In July 2008, the Estate filed a resident Inheritance Tax Return that did not report any Class “A” beneficiary, i.e., a spouse or civil partner. Id. at *14-15. In February 2009, the Estate filed a resident Estate tax return that included a claim for a “refund of some or all of the inheritance and estate taxes paid” to Dabich. Id. at *15. In February and March 2010, the Estate amended its state returns, seeking a deduction for the $9.9 million paid to Dabich as a Class “A” transferee. Id. at *16.
In April 2011, the Division of Taxation issued a Notice of Assessment that denied the $9.9 million deduction. Id. The Estate filed a timely administrative protest in July 2011. The Division of Taxation issued a final determination, reiterating that there was no allowable deduction for the $9.9 million paid to Dabich. Id. at *18. The Division of Taxation found “that there was no evidence of a common-law marriage other than ‘circumstantial evidence,’ and that the IRS’ determination that Dabich was a common-law spouse was similarly not adequately supported.” Id. The Estate then filed the current complaint. Id. at *19.

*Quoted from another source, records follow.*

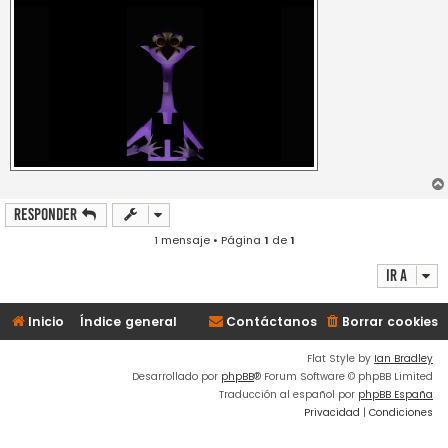
Responder
1 mensaje • Página
1
de
1
Ir a
Inicio
Índice general
Contáctanos
Borrar cookies
Flat Style by
Ian Bradley
Desarrollado por
phpBB
® Forum Software © phpBB Limited
Traducción al español por
phpBB España
Privacidad
|
Condiciones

The Estate moved for partial summary judgment, contending that “the New Jersey estate tax is dependent upon the federally calculated and allowed State death tax credit, therefore, [the Division of Taxation] is bound by the federal estate tax determinations of, and by, the Internal Revenue Service (“IRS”).” Id. at *1. The Division of Taxation cross-moved for partial summary judgment, arguing that “since the decedent was not married, and since New Jersey does not recognize common-law marriages, Taxation is not bound by the federally allowed marital deduction in computing the New Jersey estate tax.” Id. at *1-2.
The Tax Court held that although the de-coupled New Jersey estate tax is still computed with reference to the federal credit for state death taxes effective as of Dec. 31, 2001, the Division of Taxation is not barred from examining federally allowed estate tax deductions to ensure the same are in accord with the federal law as of that date. Id. at *33-34. Since the amount of the federal state death tax credit is impacted by the amount of the federally allowed marital deduction; the marital deduction is only allowed to a “spouse”; and determination of a “spouse” is controlled only by state law, the Division of Taxation is not automatically bound by the Internal Revenue Service’s (IRS) determination that a New Jersey resident decedent had a common-law marriage with another person who was paid by the decedent’s estate in settlement of probate litigation.
The Tax Court recognized that the Division of Taxation would be bound by an IRS’s determination if it was based on a court’s finding or recognition, on the merits, of a common-law marriage status, or on the IRS’s analysis or application of state law. However, because the finding that there was a common-law marriage between decedent and Dabich was the result of a settlement agreement, neither of these two elements was present. Id. at *45-46. Therefore, the Division of Taxation’s disallowance of the federally allowed marital deduction is proper. Id. at *43.
Further, the Tax Court found that the Division of Taxation improperly disallowed a portion of the executors’ commission expenses by relying on the Inheritance Tax regulations. Therefore, Plaintiff’s motion for partial summary judgment is denied in part, and defendant’s cross-motion for partial summary judgment is granted in part.